- Kiedyś nasze prababki i babki potrafiły wykonać z masła piękne wielkanocne baranki. Dzięki konkursom wiele starszych kobiet przypomniało sobie tę umiejętność i przekazało swoim córkom i wnukom - cieszy dr Stanisława Trebunia-Staszel, etnograf z Uniwersytetu Jagiellońskiego.
Na konkurs w Białym Dunajcu zgłosiło się kilkadziesiąt najmłodszych górali. Jury, pod przewodnictwem dr Staszel miało wiele pracy. Dodatkowym punktem dla każdego uczestniczka był strój góralski.

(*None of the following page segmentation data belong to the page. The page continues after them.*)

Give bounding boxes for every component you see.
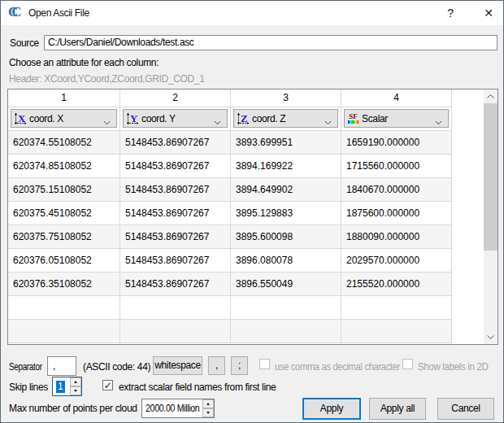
table-cell[interactable]: [341, 320, 452, 343]
choose-attribute-label: Choose an attribute for each column:: [9, 57, 159, 68]
spin-up-icon[interactable]: [202, 399, 214, 408]
table-cell[interactable]: 1715560.000000: [341, 155, 452, 178]
show-labels-label: Show labels in 2D: [418, 361, 489, 373]
use-comma-checkbox[interactable]: [259, 359, 270, 369]
table-cell[interactable]: 1880090.000000: [341, 225, 452, 249]
scroll-down-icon[interactable]: [484, 330, 497, 344]
column-attribute-select[interactable]: Z coord. Z: [233, 109, 338, 128]
spin-down-icon[interactable]: [70, 386, 81, 395]
table-cell[interactable]: 3896.080078: [231, 249, 341, 273]
extract-scalar-checkbox[interactable]: ✓: [102, 380, 113, 390]
attribute-label: coord. Z: [252, 113, 285, 124]
table-cell[interactable]: [8, 320, 120, 343]
svg-text:Z: Z: [241, 112, 248, 124]
skip-lines-spinbox[interactable]: 1: [52, 377, 82, 396]
table-row: [8, 296, 484, 320]
table-row: 620375.751080525148453.869072673895.6000…: [8, 225, 484, 249]
table-cell[interactable]: [120, 320, 231, 343]
table-cell[interactable]: 1840670.000000: [341, 178, 452, 202]
table-cell[interactable]: 3894.649902: [231, 178, 341, 202]
x-coord-icon: X: [14, 112, 27, 125]
table-cell[interactable]: 1659190.000000: [341, 131, 452, 155]
table-cell[interactable]: [231, 320, 341, 343]
scrollbar-thumb[interactable]: [484, 103, 497, 251]
table-cell[interactable]: [8, 296, 120, 320]
table-cell[interactable]: 2155520.000000: [341, 273, 452, 296]
window-title: Open Ascii File: [28, 7, 89, 19]
table-cell[interactable]: 2029570.000000: [341, 249, 452, 273]
apply-all-button[interactable]: Apply all: [369, 398, 426, 420]
open-ascii-file-dialog: CC Open Ascii File ? ✕ Source C:/Users/D…: [0, 0, 504, 423]
column-attribute-select[interactable]: Y coord. Y: [123, 109, 228, 128]
separator-input[interactable]: ,: [47, 356, 76, 376]
extract-scalar-label: extract scalar field names from first li…: [119, 382, 276, 393]
table-cell[interactable]: 5148453.86907267: [120, 155, 231, 178]
apply-button[interactable]: Apply: [302, 398, 361, 420]
table-cell[interactable]: 5148453.86907267: [120, 225, 231, 249]
column-number[interactable]: 3: [231, 89, 341, 107]
table-cell[interactable]: 5148453.86907267: [120, 131, 231, 155]
table-cell[interactable]: 620375.75108052: [8, 225, 120, 249]
help-button[interactable]: ?: [438, 1, 463, 25]
show-labels-checkbox[interactable]: [402, 359, 413, 369]
table-cell[interactable]: 5148453.86907267: [120, 249, 231, 273]
separator-label: Separator: [9, 361, 42, 373]
cancel-button[interactable]: Cancel: [437, 398, 494, 420]
z-coord-icon: Z: [237, 112, 250, 125]
table-cell[interactable]: 620374.85108052: [8, 155, 120, 178]
table-cell[interactable]: 3895.600098: [231, 225, 341, 249]
semicolon-button[interactable]: ;: [231, 356, 248, 375]
chevron-down-icon: [435, 116, 442, 128]
table-cell[interactable]: 620376.05108052: [8, 249, 120, 273]
table-cell[interactable]: 3896.550049: [231, 273, 341, 296]
column-attribute-select[interactable]: X coord. X: [11, 109, 117, 128]
table-cell[interactable]: 3895.129883: [231, 202, 341, 225]
table-cell[interactable]: 3894.169922: [231, 155, 341, 178]
chevron-down-icon: [103, 116, 111, 128]
comma-button[interactable]: ,: [208, 356, 225, 375]
column-number[interactable]: 2: [120, 89, 231, 107]
table-cell[interactable]: [120, 296, 231, 320]
cloudcompare-logo-icon: CC: [8, 5, 26, 20]
table-cell[interactable]: 3893.699951: [231, 131, 341, 155]
vertical-scrollbar[interactable]: [484, 89, 497, 344]
attribute-table: 1234 X coord. X Y coord. Y Z coord. ZSFS…: [7, 89, 498, 345]
chevron-down-icon: [214, 116, 221, 128]
table-cell[interactable]: 620375.45108052: [8, 202, 120, 225]
skip-lines-value: 1: [56, 381, 65, 393]
svg-text:Y: Y: [130, 112, 138, 124]
table-cell[interactable]: [341, 296, 452, 320]
table-row: 620376.351080525148453.869072673896.5500…: [8, 273, 484, 296]
close-button[interactable]: ✕: [476, 1, 501, 25]
column-number[interactable]: 1: [8, 89, 120, 107]
skip-lines-label: Skip lines: [9, 382, 48, 393]
table-cell[interactable]: [231, 296, 341, 320]
table-cell[interactable]: 620374.55108052: [8, 131, 120, 155]
source-input[interactable]: C:/Users/Daniel/Downloads/test.asc: [44, 35, 497, 50]
spin-down-icon[interactable]: [202, 408, 214, 417]
attribute-label: coord. X: [29, 113, 63, 124]
whitespace-button[interactable]: whitespace: [153, 356, 202, 375]
table-row: [8, 320, 484, 343]
table-cell[interactable]: 620376.35108052: [8, 273, 120, 296]
table-cell[interactable]: 1875600.000000: [341, 202, 452, 225]
table-row: 620375.151080525148453.869072673894.6499…: [8, 178, 484, 202]
title-bar: CC Open Ascii File ? ✕: [1, 1, 503, 25]
scroll-up-icon[interactable]: [484, 89, 497, 103]
attribute-label: coord. Y: [141, 113, 176, 124]
table-row: 620376.051080525148453.869072673896.0800…: [8, 249, 484, 273]
column-number[interactable]: 4: [341, 89, 452, 107]
y-coord-icon: Y: [126, 112, 139, 125]
table-cell[interactable]: 5148453.86907267: [120, 273, 231, 296]
table-cell[interactable]: 620375.15108052: [8, 178, 120, 202]
table-row: 620374.851080525148453.869072673894.1699…: [8, 155, 484, 178]
max-points-value: 2000.00 Million: [146, 403, 199, 414]
table-cell[interactable]: 5148453.86907267: [120, 178, 231, 202]
table-cell[interactable]: 5148453.86907267: [120, 202, 231, 225]
max-points-spinbox[interactable]: 2000.00 Million: [141, 399, 215, 418]
table-row: 620375.451080525148453.869072673895.1298…: [8, 202, 484, 225]
attribute-table-grid: 1234 X coord. X Y coord. Y Z coord. ZSFS…: [8, 89, 484, 344]
column-attribute-select[interactable]: SFScalar: [344, 109, 449, 128]
svg-text:X: X: [18, 112, 26, 124]
spin-up-icon[interactable]: [70, 377, 81, 386]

- Bardzo mnie cieszy to podtrzymywanie tradycji, dzieci będą wiedziały, co znajduje się w tradycyjnym święconym podhalańskim. Nie będzie pomyłek i nie trafią tam np. żadne króliczki i zajączki czekoladowe - podkreśla dr Staszel.
Laureatami XVIII Wielkanocnej Kosołecki w Białym Dunajcu zostali najmłodsi uczestnicy konkursu: Julia Dorula (2 lata), Marysia Walkosz (2,5 roku), Zuzia i Patrycja Jaróg (po 2,5 roku), Ani i Magdalenna Ślimak (po 3 lata).
Ponadto jury w składzie: przewodnicząca Stanisława Trebunia Staszel, ks. proboszcz Jan Dolasiński, Marianna Łukaszczyk, Helena Świder, Józefa Wrzesień po obejrzeniu 38 koszyczków postanowiło przyznać także nagrody za najpiękniejsze „Kosołecki”, które otrzymali: Marysia Sobańska, Asia Waliczek, Weronika Rzepka, Kacper Jaróg, Wojtuś Bafia, Zuzanna Pawlikowska, Wiktoria, Weronika i Paweł Długi, Madzia Cachro, Michał Pańszczyk , Ania Cudzich, Wiktoria i Natalia Karciarz, Łukasz i Jaś Kosteccy, Ola Waliczek, Michał Para, Zuzia Pawlikowska, Michał Szaflarski, Roksana Gil, Natalia Walkosz, Lidia Dzierzęga, Marta Majerczyk, Zofia Majerczyk, Kasia Pańszczyk, Patrycja Gąsienica, Natalia Pawlikowska, Weronika Pańszczyk, Jaś Pańszczyk, Franuś Kasprzak Kuros, Anna Sobańska, Marcin Kułach.
Konkurs na "Wielkanocną Kosołeckę" odbył się też w witowiańskiej parafii księży salezjanów. Przewodniczącą jury była Kazimiera Bzdyk, a organizatorem Gminny Ośrodek Kultury w Kościelisku. I miejsce zajęła Julia Granat z Witowa.
Zanim jury zabrało się do pracy, w pięknym drewnianym witowiańskim kościele zostały poświęcone pokarmy przyniesione przez górali i turystów.
Czas świąteczny na Podhalu przebiega w zimowych warunkach. Co jakiś czas pada śnieg, słońce pojawia się tylko momentami. W niektórych miejscach warunki na drogach są bardzo trudne, np. w okolicach Zębu.